My preview began with the camera zoomed in on a large red planet somewhere in the depths of space. This, I was told, was a home planet. Each player begins the game in a home solar system within which lies that player's home planet, which is protected by a force-field that makes said planet impossible for other players to capture, thus ensuring that no player can be completely removed from the game. My guide, Nieuwoudt himself, then zoomed out the camera's view, revealing a number of similar planets that made up an entire galaxy. As if that wasn't enough, I was told that the game's map was made up of something to the tune of 10,000 separate galaxies (each containing 30,000 players) in which players can vie for territory. I'll pause for a moment so you can let that sink in.
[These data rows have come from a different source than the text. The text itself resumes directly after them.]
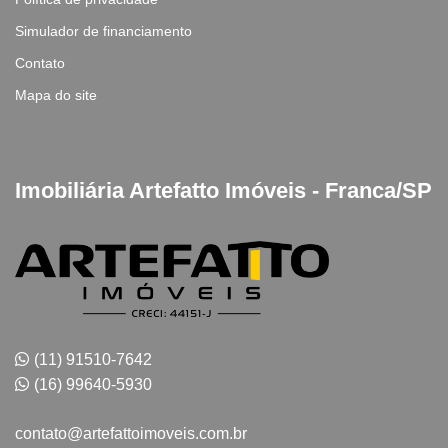
Simulador de financiamento
Contato
Mapa do site
Imobiliária Artefatto Imóveis - Franca/SP
(11) 91510-7642
(16) 99640-5930
contato@artefattoimoveis.com.br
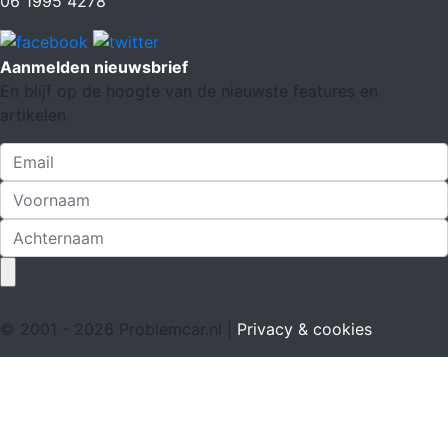
06 1995 4278
Aanmelden nieuwsbrief
En blijf op de hoogte van de nieuwste features en
artikelen
© 2001 - 2026 Problemcar.nl |
Privacy & cookies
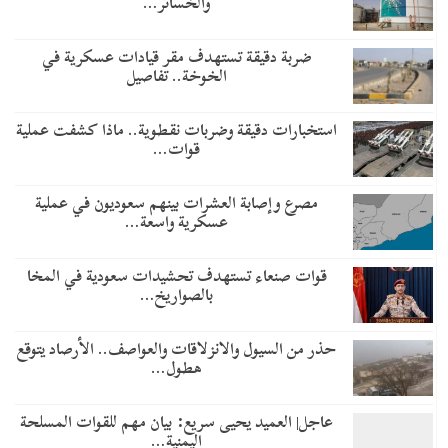
والخسائر…
ضربة دقيقة تستهدف مقر قيادات عسكرية في
الخوخة.. تفاصيل
استخبارات دقيقة وضربات نقطوية.. ماذا كشفت عملية
قوات…
مصرع وإصابة العشرات بينهم سعوديون في عملية
عسكرية واسعة…
قوات صنعاء تستهدف تحشيدات سعودية في المخا
بالصواريخ…
حذر من السيول والانزلاقات والعواصف.. الأرصاد يتوقع
هطول…
عاجل| العميد يحيى سريع: بيان مهم للقوات المسلحة
اليمنية…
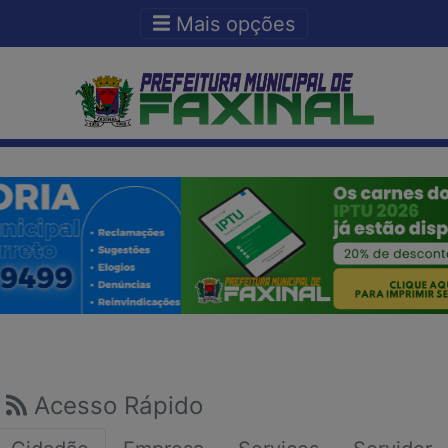
Ir para o conteudo
Ir para o fim do conteudo
Mais opções
Acesso Rápido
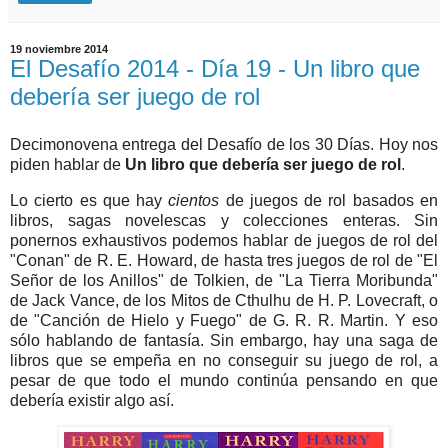
19 noviembre 2014
El Desafío 2014 - Día 19 - Un libro que
debería ser juego de rol
Decimonovena entrega del Desafío de los 30 Días. Hoy nos
piden hablar de
Un libro que debería ser juego de rol
.
Lo cierto es que hay
cientos
de juegos de rol basados en
libros, sagas novelescas y colecciones enteras. Sin
ponernos exhaustivos podemos hablar de juegos de rol del
"Conan" de R. E. Howard, de hasta tres juegos de rol de "El
Señor de los Anillos" de Tolkien, de "La Tierra Moribunda"
de Jack Vance, de los Mitos de Cthulhu de H. P. Lovecraft, o
de "Canción de Hielo y Fuego" de G. R. R. Martin. Y eso
sólo hablando de fantasía. Sin embargo, hay una saga de
libros que se empeña en no conseguir su juego de rol, a
pesar de que todo el mundo continúa pensando en que
debería existir algo así.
Nieuwoudt doesn't want Novus Aeterno
to be just one big game of Starcraft
, though. To provide some extra motivation for the fighting, there is also an empire management aspect to the game. On each planet that a player captures, that player can build a number of different facilities, each of which provides a different utility such as building ships, harvesting resources, researching tech, and so forth. This also allows players to vary their playstyles; for instance, you may prefer to play as a trade baron, supplying allies with resources in return for protection. Alternatively, you may prefer to be that protection, pumping out armada after armada of badass starships.
Oh, and speaking of badass starships, did I mention that all units in the game can be custom-built? Factories built on players' planets will manufacture individual ship parts such as engines, shields, and weapons, but players can combine those parts in a number of ways to create a number of different unit types. Each ship's blueprint can be saved and given a custom name so that more can be easily built at a later time.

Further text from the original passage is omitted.